CD World, we love you. CD Source, you're all right, too. In fact, we have a special place in our heart for independent music stores the world over. But sometimes the big red letters of the Virgin sign are just too much to resist. Corporate America may be cold and impersonal--some would even say evil--but it also employs a slew of marketing geniuses. The listening stations at Virgin Megastore in Mockingbird Station are just one example. Whether your tastes are for rock, country, dance, jazz or gospel, Virgin has it all. Slip on the headphones, press play and you'll almost forget that you're browsing the aisles of a mega-rich megastore. One drawback, though: We're convinced the headphones are rigged, because more than once we've fallen in love at the listening station only to wake up the next morning with a CD in our changer that seems to have lost its luster. Maybe corporate America is evil.

Readers' Pick

CD World

2706 E. Mockingbird Lane, #110

214-826-1885

The downtown farmer's market has more to offer than picking up fresh fruit, browsing potted plants and gawking at expensive wooden furniture. Several of the shed vendors also sell potted herbs ready for planting in the garden or in a terra-cotta strawberry jar. From lemon mint to Italian cilantro, single pots to gallons, the herbs are healthier and less expensive than the chain nurseries. The selection's better, too. And you don't need to be Martha Stewart (or have her support staff) to grow herbs for cooking, making potpourri or just to prove you can actually nurture a plant. No hydroponics needed.
We are not talkin' anything but registered massage therapy here--the kind that can promote circulation, reduce stress and possibly build the immune system if your belief system will take you that far. Rose Ernst has been quietly plying her trade in Lakewood for the last 20 years, using aromatherapy, a deeper variation of Swedish massage--whatever works to get more flexibility in your body and greater awareness in your mind. Her $85 sessions are supposed to last an hour, but with the stress levels she sees, with the misalignments she readjusts, you're done when she's done. So shut up, lie still and enjoy it.

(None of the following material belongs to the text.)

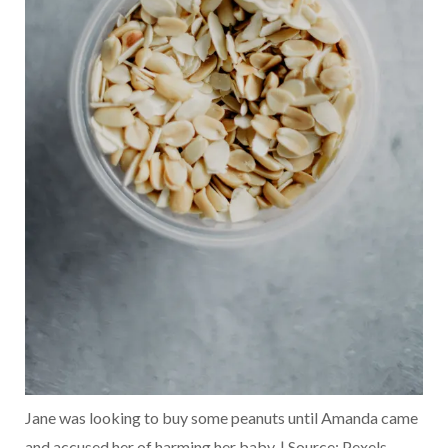
Jane was looking to buy some peanuts until Amanda came
and accused her of harming her baby. | Source: Pexels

You know how these big new bookstores do us. They open with all kinds of promise; they're fancy; they have real book people working there. That lasts about six months. Then it goes downhill; they hire idiots, and it's like everything else: Nobody knows nuthin', they ain't got it; go back to Amazon.com where you came from. The difference here is that the huge new beautiful bookstore at Mockingbird and Airline, a few doors down from La Madeleine, is a joint venture between B&N and the SMU bookstore. There's a big section at the back for faculty authors. There is some oversight by the university. Maybe the connection with SMU will be enough to preserve the store's literate soul.